Researchers from Microsoft's anti-malware engineering team are working on an automated way to sort through the thousands of malware families and variants attacking Windows computers.
The company unveiled its plans at the EICAR (European Institute for Computer Anti-Virus Research) conference in Hamburg, Germany, proposing the use of distance measure and machine learning technologies to come up with automatic classification of viruses, Trojans, spyware, rootkits and other malicious software programs.
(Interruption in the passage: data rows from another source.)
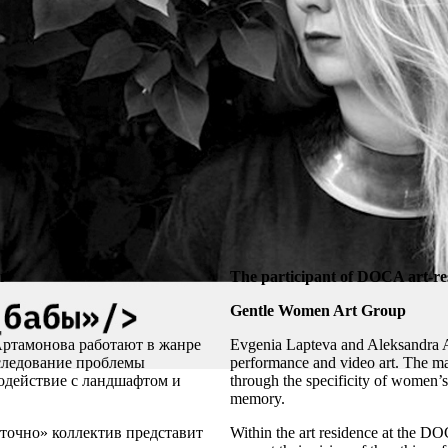
ы"
The participant of DOCA art-r
Gentle Women Art Group
ртамонова работают в жанре
Evgenia Lapteva and Aleksandra Ar
сследование проблемы
performance and video art. The mai
модействие с ландшафтом и
through the specificity of women’s
memory.
точно» коллектив представит
Within the art residence at the DO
A research paper presented by Microsoft's lead anti-virus researcher, Tony Lee, described the existing process of manual human malware analysis as "inefficient and inadequate" and suggested an ambitious method that combines runtime behavior analysis, static binary analysis and adaptable algorithms to automate classification.
"In recent years, the number of malware families/variants has exploded dramatically Virus [and] spyware writers continue to create a large number of new families and variants at an increasingly fast rate," Lee said, arguing that automatic malware classification has become an important research area.
He said Microsoft's attempts to automate static file analysis present "considerable challenges" because of the way malware families evolve.
Lee, a graduate at the University of California at Berkeley, said the dramatic rise in malware prevalence in recent years has forced the anti-virus industry to change the way the threats are detected, analyzed, classified, described and eventually removed.
"[We believe] that an effective classification method can serve better detection, cleaning and analysis solutions," Lee added.
In a white paper co-written with Microsoft program manager Jigar Mody, Lee said the automated process would get around the traditional way in which new malware samples are sorted.